- _TASK_:
Search the material for lines containing the word "haben", and copy each one.

- _SOURCE DATA_:
┄┄┄┄┄┄┄┄┄┄

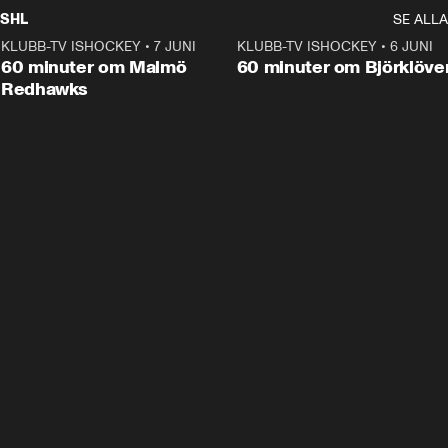
SHL
SE ALLA
KLUBB-TV ISHOCKEY
•
7 JUNI
1:02:53
KLUBB-TV ISHOCKEY
•
6 JUNI
1:0
Plus
60 minuter om Malmö
60 minuter om Björklöve
Redhawks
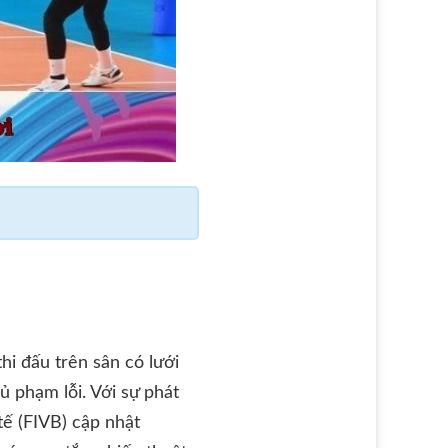
hi đấu trên sân có lưới
ủ phạm lỗi. Với sự phát
ế (FIVB) cập nhật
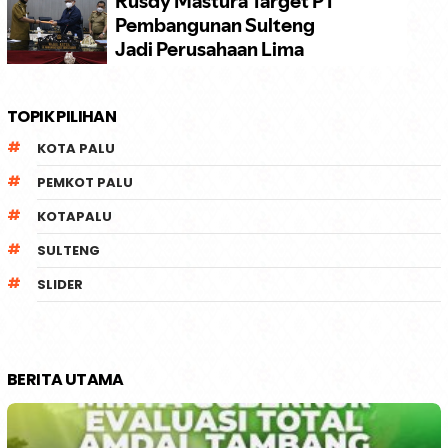
TOPIK PILIHAN
KOTA PALU
PEMKOT PALU
KOTAPALU
SULTENG
SLIDER
BERITA UTAMA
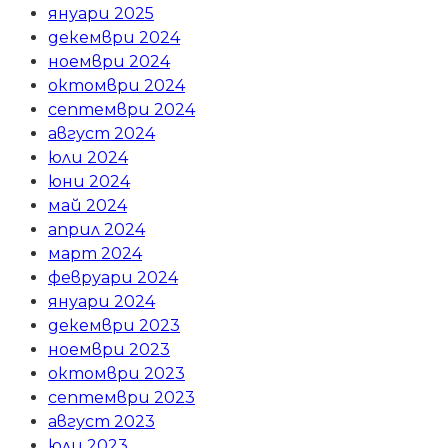
януари 2025
декември 2024
ноември 2024
октомври 2024
септември 2024
август 2024
юли 2024
юни 2024
май 2024
април 2024
март 2024
февруари 2024
януари 2024
декември 2023
ноември 2023
октомври 2023
септември 2023
август 2023
юли 2023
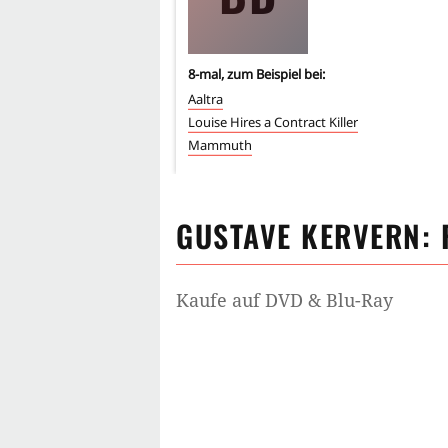
8
-mal, zum Beispiel bei:
Aaltra
Louise Hires a Contract Killer
Mammuth
GUSTAVE KERVERN
:
Kaufe auf DVD & Blu-Ray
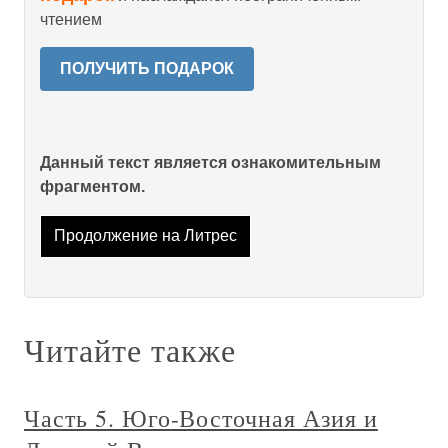
чтением
ПОЛУЧИТЬ ПОДАРОК
Данный текст является ознакомительным
фрагментом.
Продолжение на Литрес
Читайте также
Часть 5. Юго-Восточная Азия и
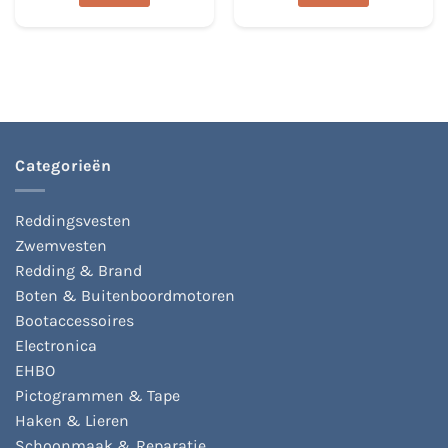
Dit
Dit
product
product
heeft
heeft
meerdere
meerdere
variaties.
variaties.
Deze
Deze
optie
optie
kan
kan
Categorieën
gekozen
gekozen
worden
worden
op
op
Reddingsvesten
de
de
Zwemvesten
productpagina
productpagina
Redding & Brand
Boten & Buitenboordmotoren
Bootaccessoires
Electronica
EHBO
Pictogrammen & Tape
Haken & Lieren
Schoonmaak & Reparatie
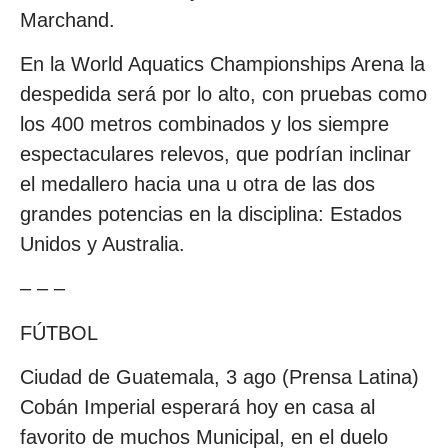
Marchand.
En la World Aquatics Championships Arena la
despedida será por lo alto, con pruebas como
los 400 metros combinados y los siempre
espectaculares relevos, que podrían inclinar
el medallero hacia una u otra de las dos
grandes potencias en la disciplina: Estados
Unidos y Australia.
– – –
FÚTBOL
Ciudad de Guatemala, 3 ago (Prensa Latina)
Cobán Imperial esperará hoy en casa al
favorito de muchos Municipal, en el duelo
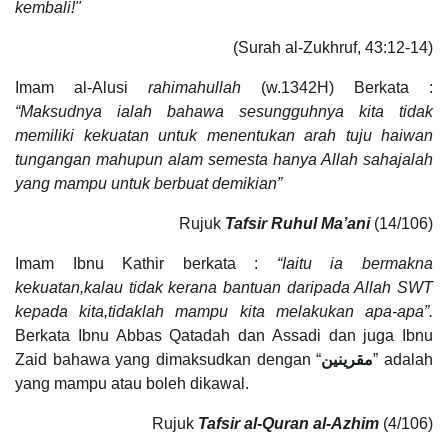
kembali!"
(Surah al-Zukhruf, 43:12-14)
Imam al-Alusi
rahimahullah
(w.1342H) Berkata :
“Maksudnya ialah bahawa sesungguhnya kita tidak
memiliki kekuatan untuk menentukan arah tuju haiwan
tungangan mahupun alam semesta hanya Allah sahajalah
yang mampu untuk berbuat demikian”
Rujuk
Tafsir Ruhul Ma’ani
(14/106)
Imam Ibnu Kathir berkata :
“Iaitu ia bermakna
kekuatan,kalau tidak kerana bantuan daripada Allah SWT
kepada kita,tidaklah mampu kita melakukan apa-apa”.
Berkata Ibnu Abbas Qatadah dan Assadi dan juga Ibnu
Zaid bahawa yang dimaksudkan dengan “
مقرينين
” adalah
yang mampu atau boleh dikawal.
Rujuk
Tafsir al-Quran al-Azhim
(4/106)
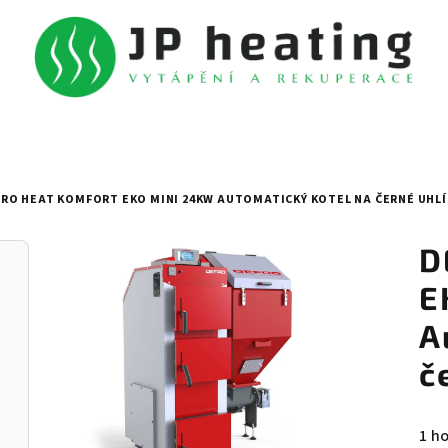
RO HEAT KOMFORT EKO MINI 24KW AUTOMATICKÝ KOTEL NA ČERNÉ UHLÍ
D
E
A
č
Prů
1 h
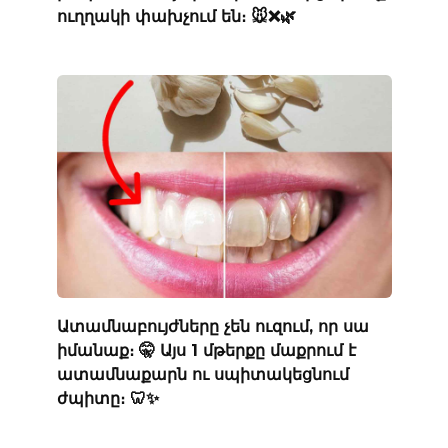
ուղղակի փախչում են։ 🐭❌🌿
Ատամնաբույժները չեն ուզում, որ սա
իմանաք։ 🤫 Այս 1 մթերքը մաքրում է
ատամնաքարն ու սպիտակեցնում
ժպիտը։ 🦷✨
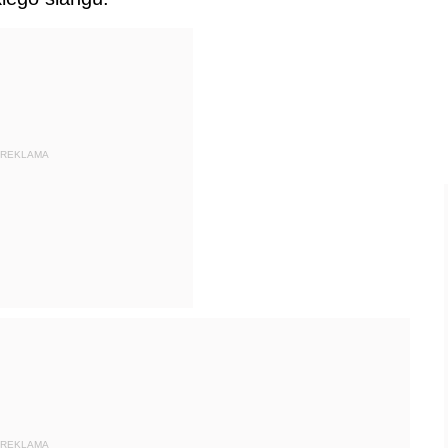
REKLAMA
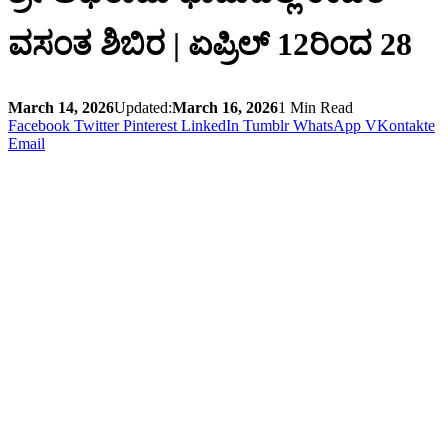
ವಸಂತ ಶಿಬಿರ | ಏಪ್ರಿಲ್‌ 12ರಿಂದ 28
March 14, 2026
Updated:
March 16, 2026
1 Min Read
Facebook
Twitter
Pinterest
LinkedIn
Tumblr
WhatsApp
VKontakte
Email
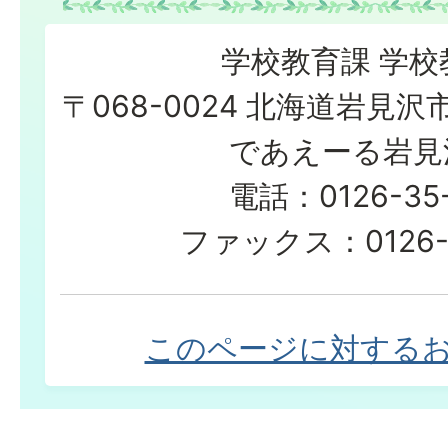
学校教育課 学校
〒068-0024 北海道岩見沢
であえーる岩見
電話：0126-35-
ファックス：0126-2
このページに対する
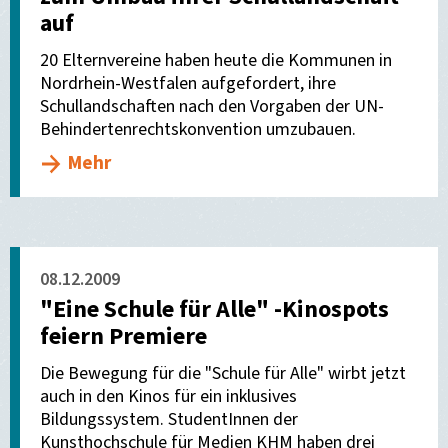
auf
20 Elternvereine haben heute die Kommunen in
Nordrhein-Westfalen aufgefordert, ihre
Schullandschaften nach den Vorgaben der UN-
Behindertenrechtskonvention umzubauen.
Mehr
08.12.2009
"Eine Schule für Alle" -Kinospots
feiern Premiere
Die Bewegung für die "Schule für Alle" wirbt jetzt
auch in den Kinos für ein inklusives
Bildungssystem. StudentInnen der
Kunsthochschule für Medien KHM haben drei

┄┄┄┄┄┄┄┄┄┄

- _SOLUTION FOR THIS EXERCISE_:
20 Elternvereine haben heute die Kommunen in
Kunsthochschule für Medien KHM haben drei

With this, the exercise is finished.